Not in Kansas Anymore- Epistemological Growth

Not in Kansas Anymore
One of the results of my being here that I’ve noticed is that, through a combination of reading, practice, exposure, encounter, and coming into my own, I am allowing myself to be disabused of the heavy Western bias towards a reductionist scientific materialism. In other words, a shortchanging, neglect, or total discounting of the inner/spiritual/energetic/invisible realms, worlds, and deep/subtle reality. Suffice it to say that in my accounting class we never listed ‘soul’ in the asset column, which is too bad, because it doesn’t need to be amortized...People are so quick to talk about ‘believing’ or not ‘believing’ in ‘God’ or spirituality or anything more than the gross (as in conspicuous) level of physicality/materiality. The whole issue becomes a matter of ‘belief,’ a result, I believe, of the Enlightenment approach and understanding (or misunderstanding, or simplification) of religion and apotheosis of reason.

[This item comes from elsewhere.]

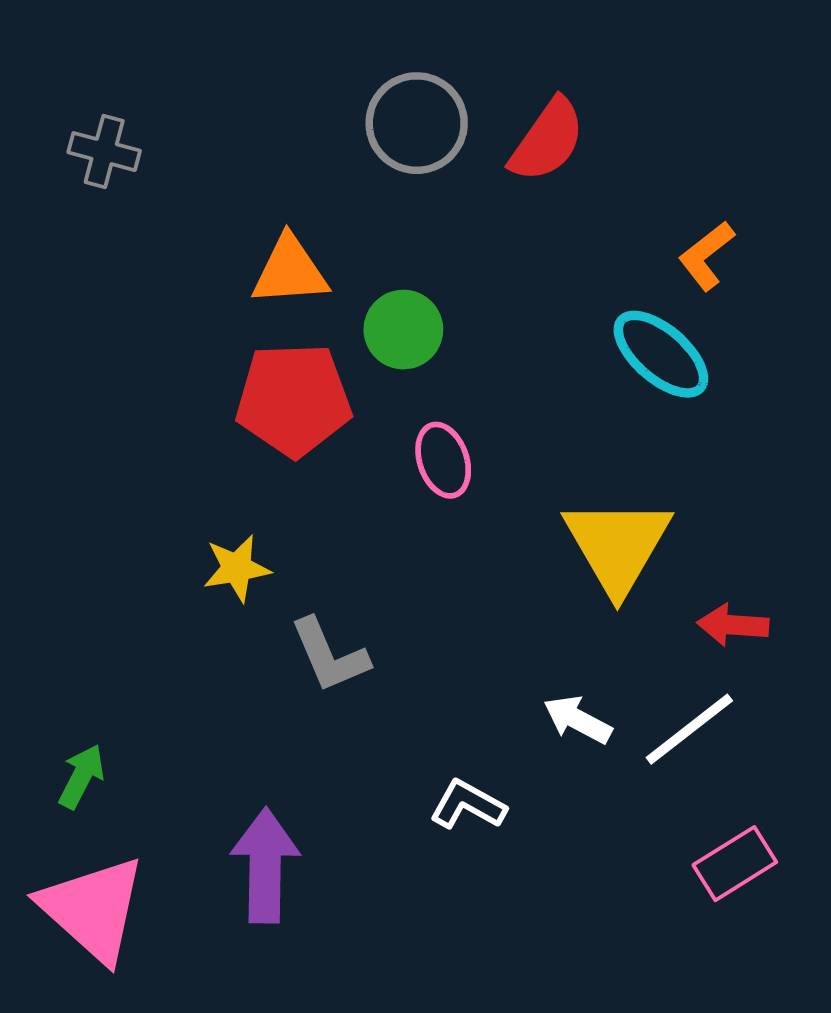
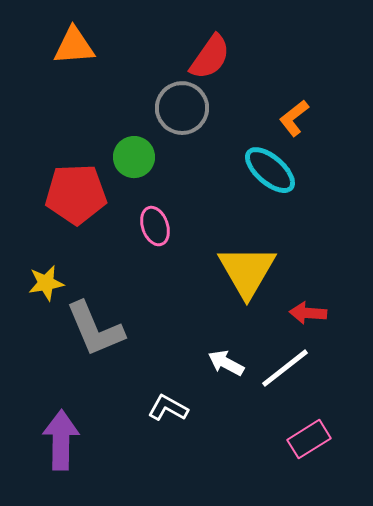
gray circle: (417, 123) -> (182, 108), moved
orange triangle: (290, 271) -> (74, 46), moved
gray L-shape: (330, 655) -> (95, 329), size x1.4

Why do we so readily accept ourselves as being real, solid, relatively static? Perhaps the lack is in our sensitivity rather than the absence on the part of Reality? Perhaps we’re lost in ideas and misconceptions? Perhaps the metaphysical can actually be experienced, as all mystical traditions attest? I’d highly suggest reading Ken Wilber, very accessible in his short book “A Theory of Everything,” which goes a long way to help reconcile a lot of things.